Regulation of neuronal energy production by SUMOylation

Lead Research Organisation: University of Bristol
Department Name: Biochemistry


Neurones are highly complex energy intensive cells. Most energy is derived from glucose metabolism, therefore the regulation of glycolysis and mitochondrial function is vital for normal neuronal function. Remarkably, however, many details of how neurons activity-dependently regulate energy production remain poorly understood.

Many proteins critical for glycolysis and mitochondrial metabolism are post-translationally modified by Small Ubiquitin-like Modifier (SUMO). Moreover, we have identified that specific proteins required for mitochondrial integrity are also SUMOylated, and this plays pivotal roles in neuronal protective responses to ischaemia and oxidative stress. These findings demonstrate that protein SUMOylation is fundamentally important for the regulation of neuronal energy homeostasis, however the underpinning mechanisms have not been fully explored.

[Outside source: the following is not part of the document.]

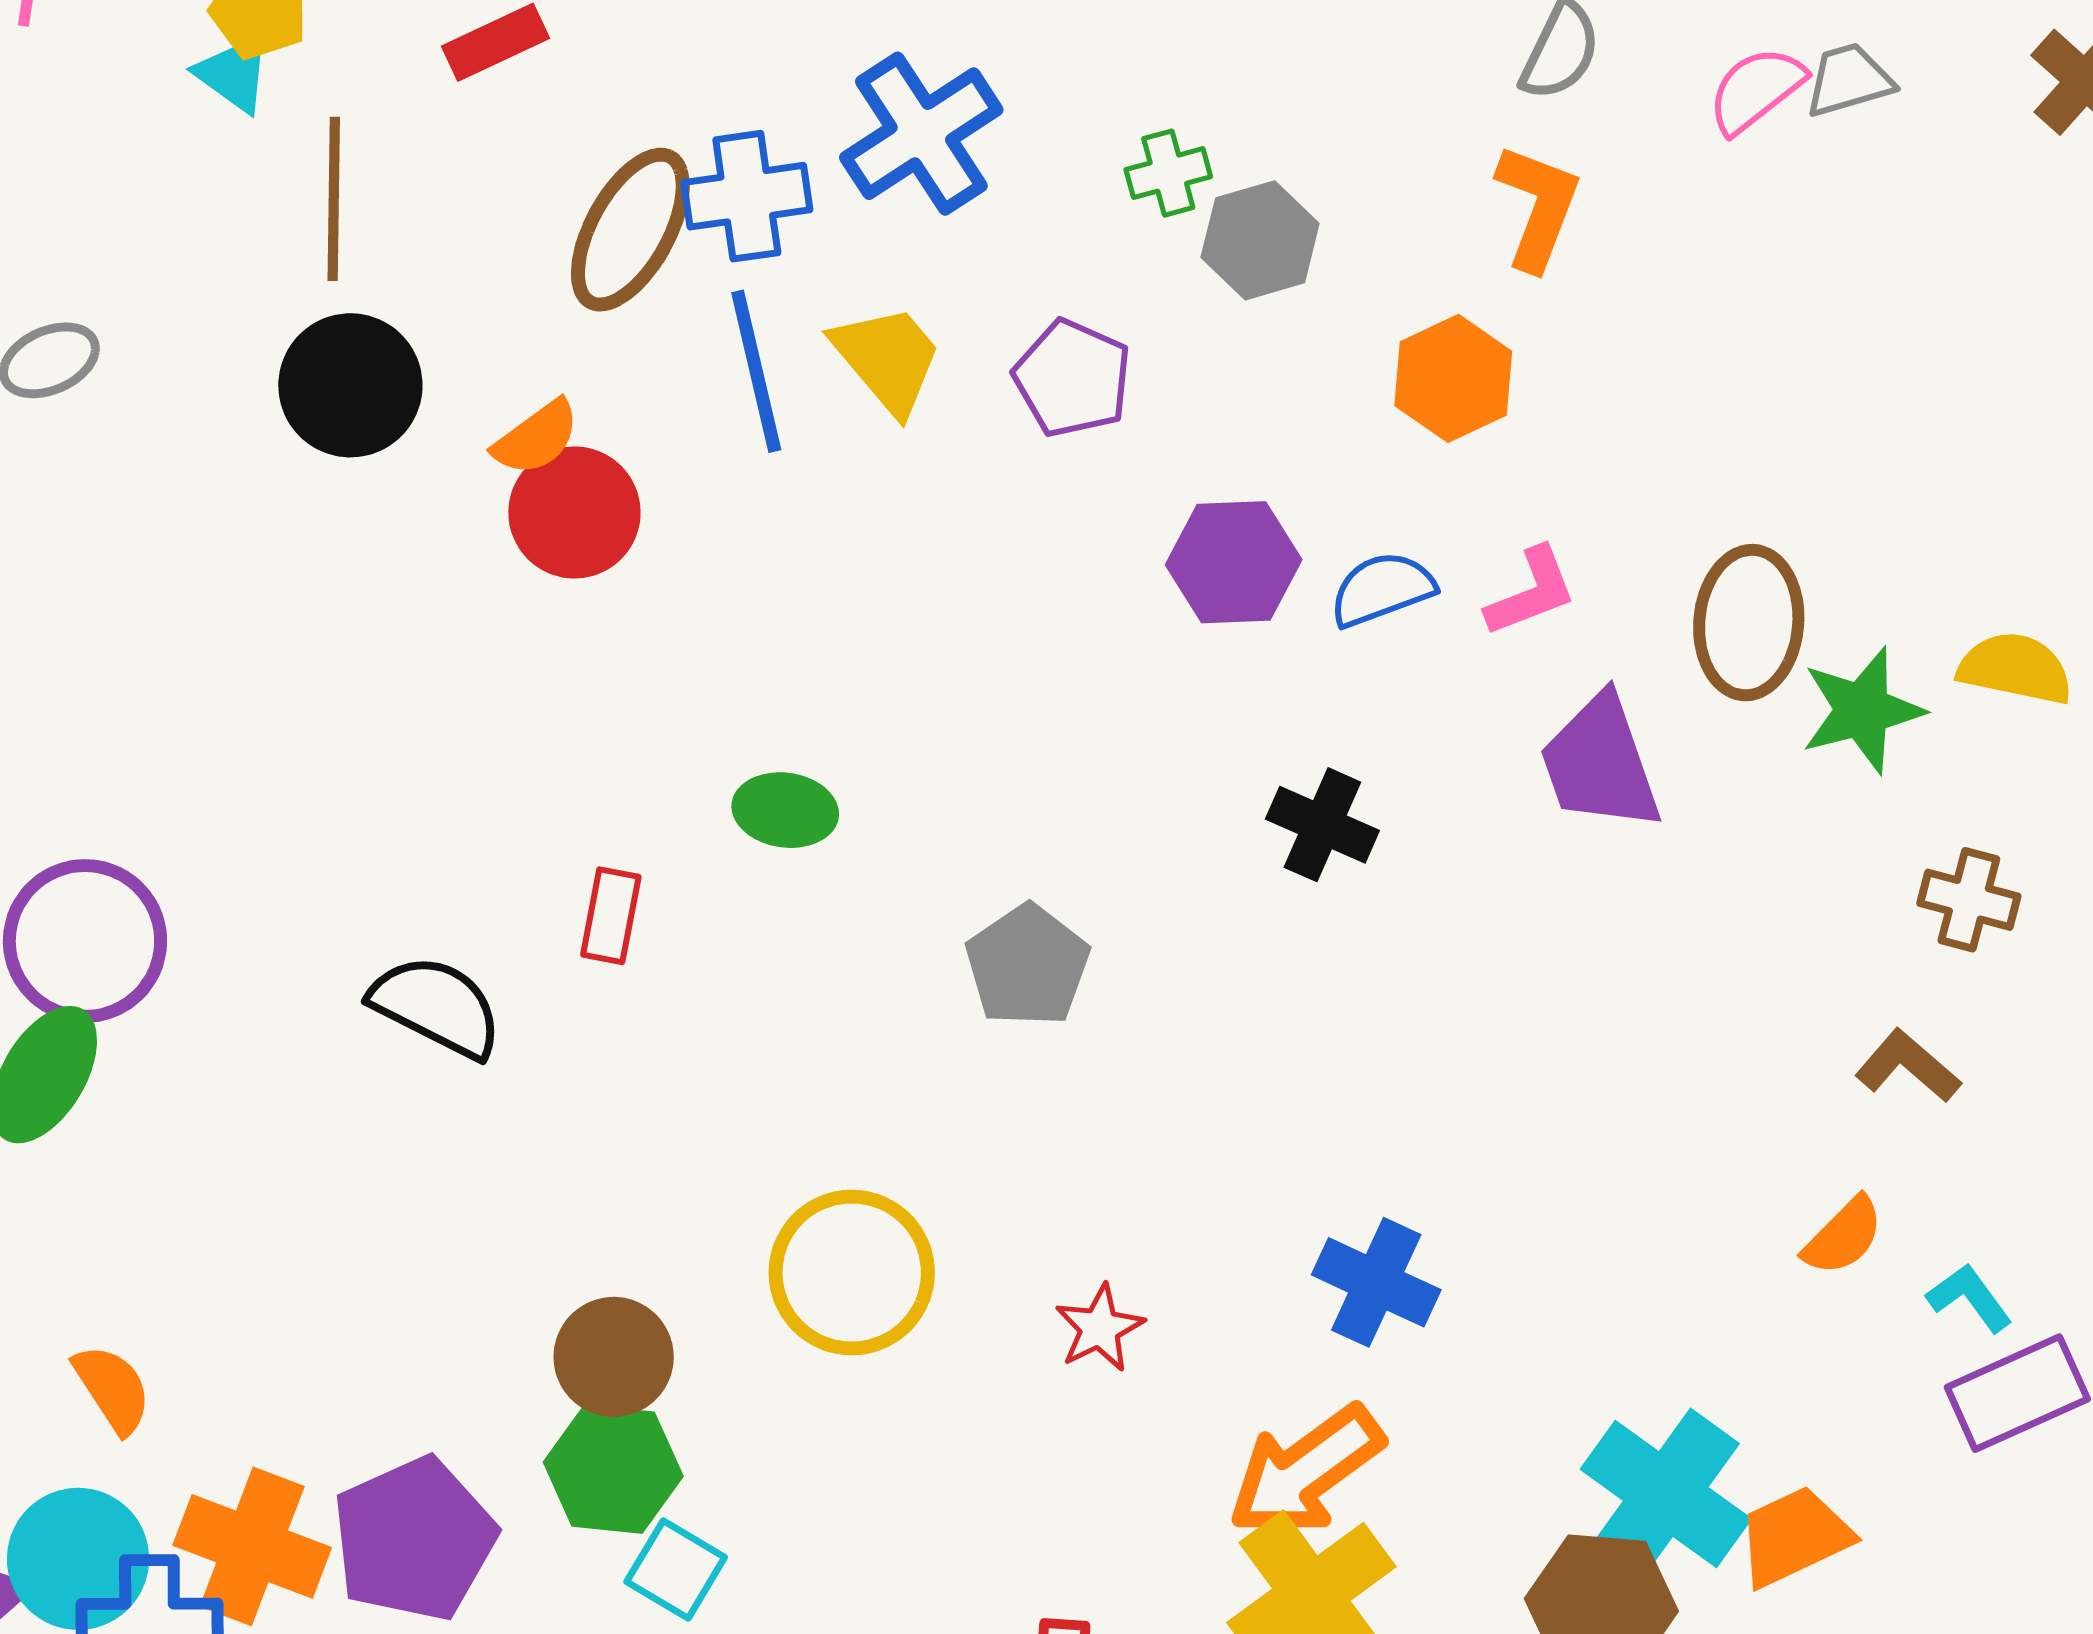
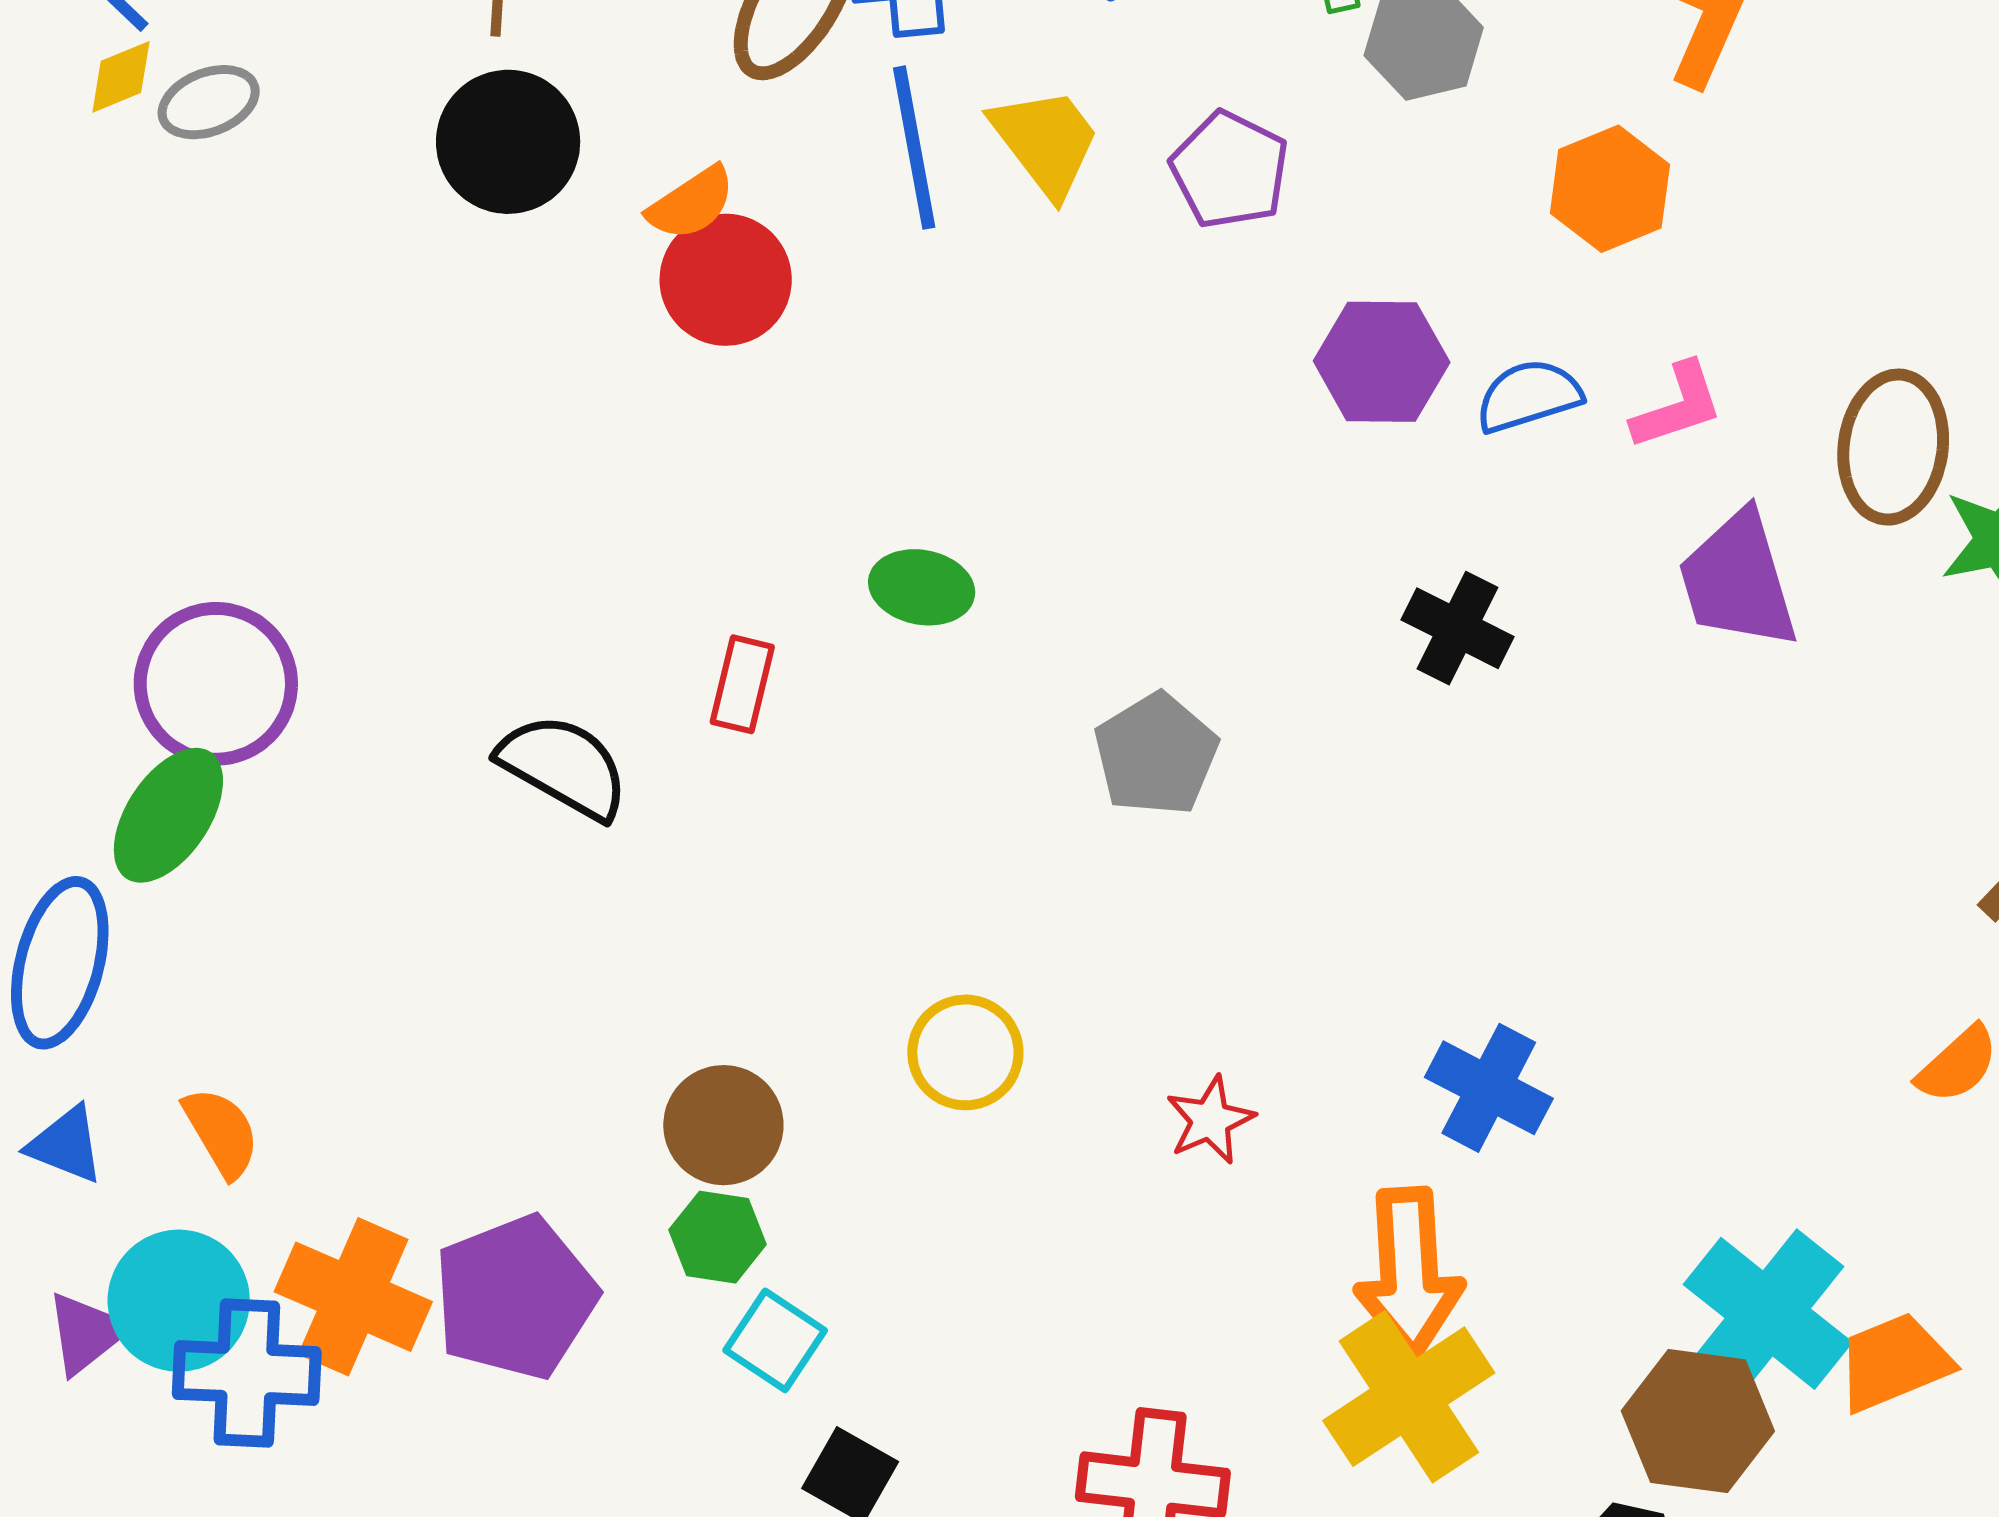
yellow circle: (852, 1273) -> (965, 1052), size x0.7
green hexagon: (613, 1469) -> (718, 1237), size x0.7
orange arrow: (1306, 1471) -> (1409, 1273), turned -60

SUMOylation is the covalent attachment of an ~11kD protein (SUMO1, 2 or 3) to lysine residues in target proteins. It is a highly dynamic process, and deconjugation requires SUMO-specific proteases, of which the SENPs (SENP1-3, 5- 7) are the best characterised. Many aspects of how SUMOylation is selectively targeted to particular substrates and how their SUMOylation status is regulated are unknown. One attractive hypothesis is that deSUMOylation, rather than SUMOylation, may regulate substrate-specific SUMOylation. Consistent with this concept, SENPs are acutely regulated by changes in cellular redox states, which also play a role in regulating energy metabolism.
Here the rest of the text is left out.